Task objective:
From the entries below, say how many lines carry the word "Privacy", and give nothing but the number.

START Supplied records

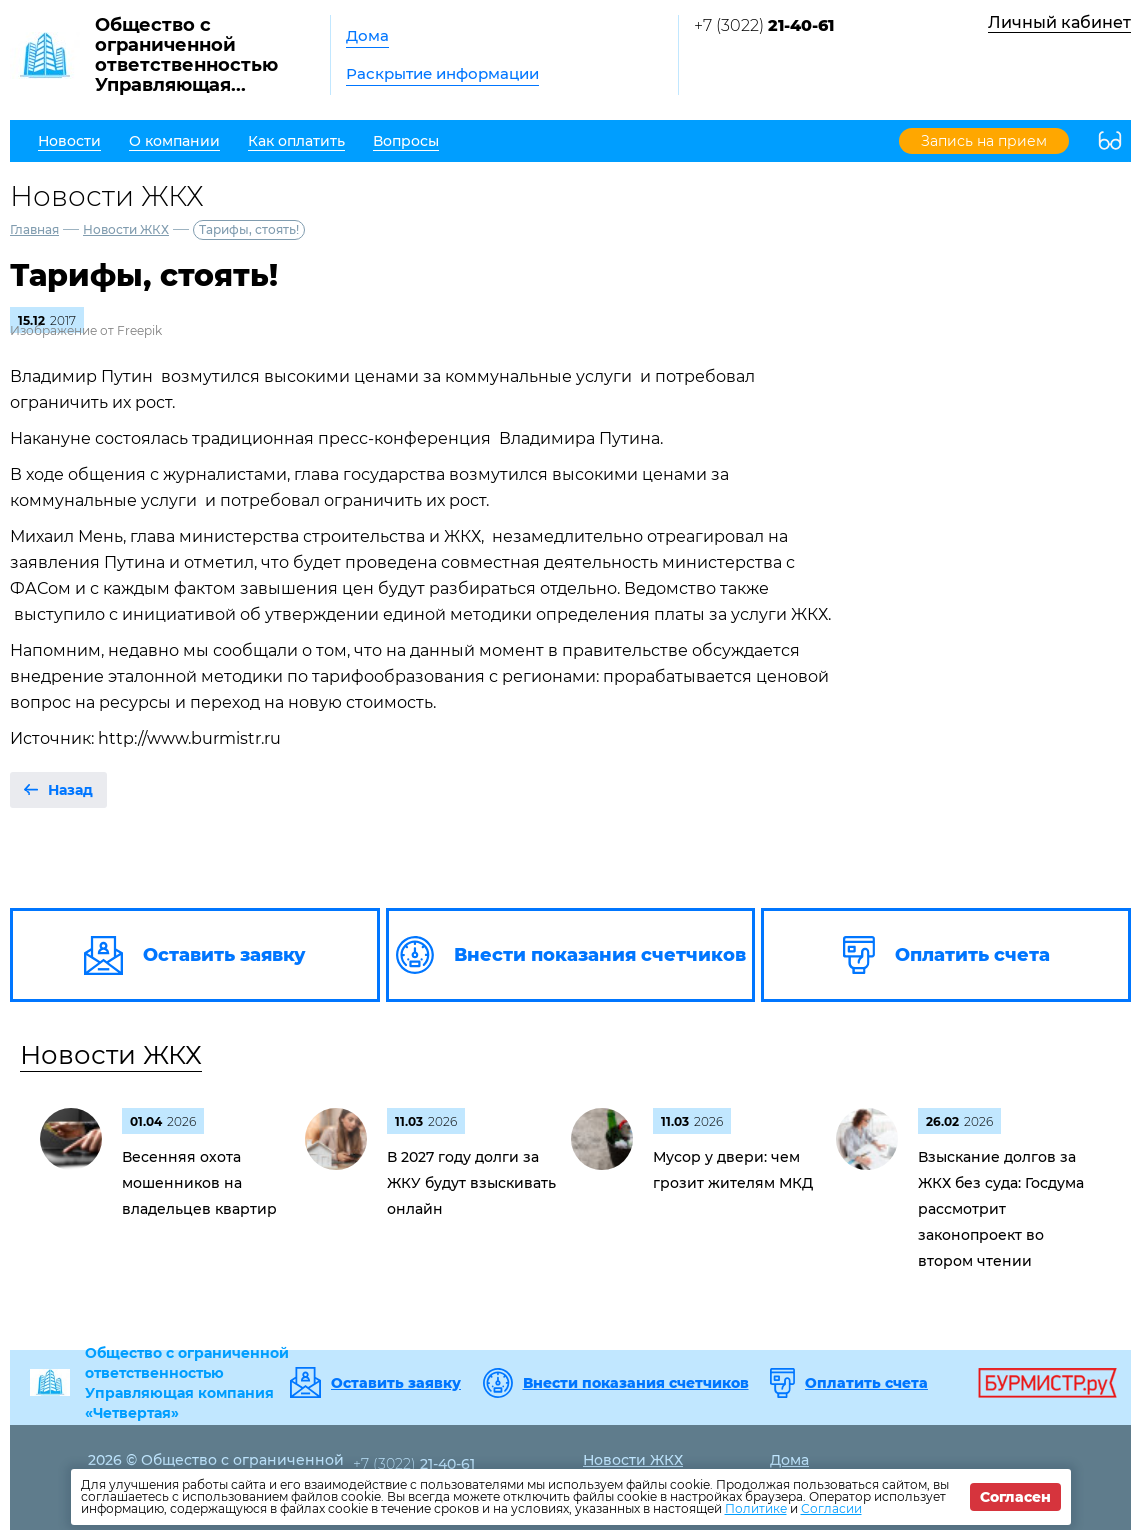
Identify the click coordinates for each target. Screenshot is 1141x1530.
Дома (367, 35)
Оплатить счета (866, 1383)
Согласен (1015, 1497)
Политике (756, 1508)
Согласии (831, 1508)
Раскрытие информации (442, 73)
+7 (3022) (764, 25)
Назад (70, 790)
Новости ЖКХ (126, 229)
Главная (34, 229)
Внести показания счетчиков (636, 1383)
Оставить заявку (396, 1383)
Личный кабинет (1059, 22)
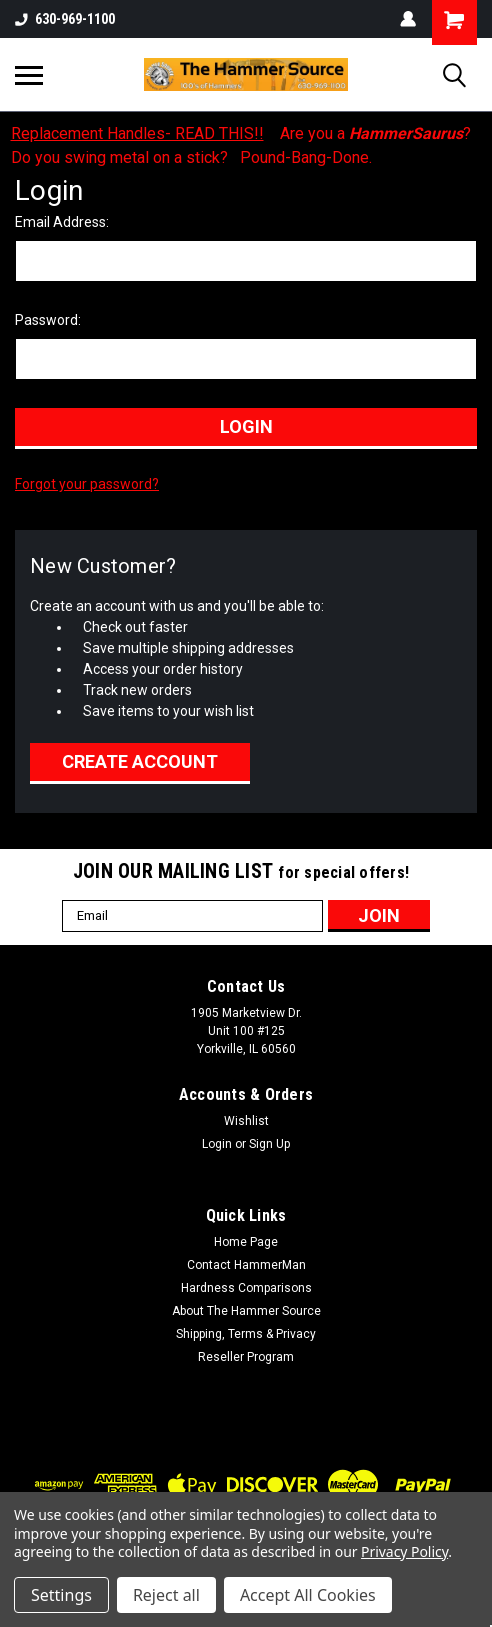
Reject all (166, 1595)
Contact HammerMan (246, 1265)
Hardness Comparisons (246, 1288)
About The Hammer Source (246, 1311)
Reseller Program (246, 1357)
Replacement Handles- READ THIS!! (137, 133)
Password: (48, 320)
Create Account (140, 761)
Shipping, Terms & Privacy (246, 1334)
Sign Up (269, 1144)
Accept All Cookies (308, 1595)
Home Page (246, 1242)
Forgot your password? (87, 484)
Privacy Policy (404, 1551)
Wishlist (246, 1121)
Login (217, 1144)
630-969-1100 (65, 19)
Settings (61, 1595)
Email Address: (62, 222)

END Supplied records

Answer box:
2